Jon – Page 9 – uClassify blog

Everybody can classify

Creating your own classifiers has never been easier, we have developed a Click’n’Classify Graphical User Interface (GUI). This means that you can manually create and train your classifiers without knowing any programming at all. This is very good way to test an idea, if the classifier works well – build your web site around it or use it for whatever purpose.

The GUI allows you to do everything that you can do via our Application Programming Interface (API). Also, just like phpMyAdmin shows the SQL queries our uClassify GUI will show the XML queries so you can easily understand and use the API from your site.

Features

Create and remove classifiers
Add and remove classes
Train and untrain classes
See basic information about your classifiers

Screenshot – Create a classifier

This shows a screenshot of how it looks like when you are about to create a classifier, just log in and try it yourself!

Creating a classifier is easy

Screenshot – Training a classifier

Just copy and paste the texts you want to use as training data.

Training a classifier is easy

Happy classifying!

More memory or smaller memories?

In order to build a classification server that can handle thousands of classifiers and process huge amounts of data we were sure that we eventually would have to do some major optimizations. To avoid doing any work prematurely we waited with all optimizations that actually require design changes or invoke less code readability until we were absolutely sure where to improve.

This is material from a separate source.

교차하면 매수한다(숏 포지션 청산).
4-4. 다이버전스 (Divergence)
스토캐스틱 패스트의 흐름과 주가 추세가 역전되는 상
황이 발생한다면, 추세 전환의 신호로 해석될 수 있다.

When we ran our first test in May it was obvious what would be our first bottleneck – the memory consumption of classifiers. It was really bad, raw classifier data that expanded by a factor of about 5 into the primary memory – a tiny classifier of 1Mb would take 5Mb as soon it’s fetched into memory. It was really easy to pinpoint the memory theives.

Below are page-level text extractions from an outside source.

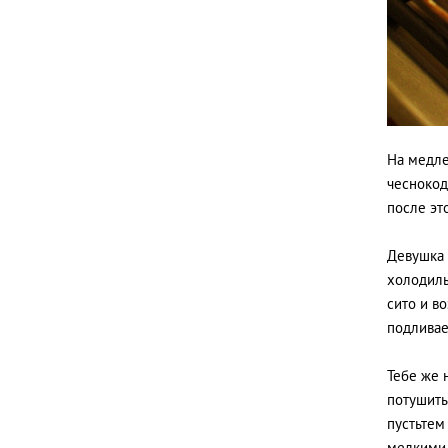
На медле
чеснокод
после эт
Девушка 
холодиль
сито и в
подливае
Тебе же 
потушить
пустьтем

Couple in crime – STL strings and maps

We were using STL maps to hold frequency distributions for tokens (features). All tokens were mapped to their frequency, map<string, unsigned int> accordingly. This is a very convenient and straightforward way to do it. But the memory overhead is not very attractive.

VS2005 STL string memory overhead

The actual sizes of types vary between platforms and STL implementations (these numbers are from the STL that comes with VS2005 on 32 bit Windows XP).

Each string takes at least 32 bytes
size_type _Mysize = 4 bytes (string size)
size_type _Myres = 4 bytes (reserve size)
_Elem _Buf = 16 bytes (internal buffer for strings shorter than 16 bytes)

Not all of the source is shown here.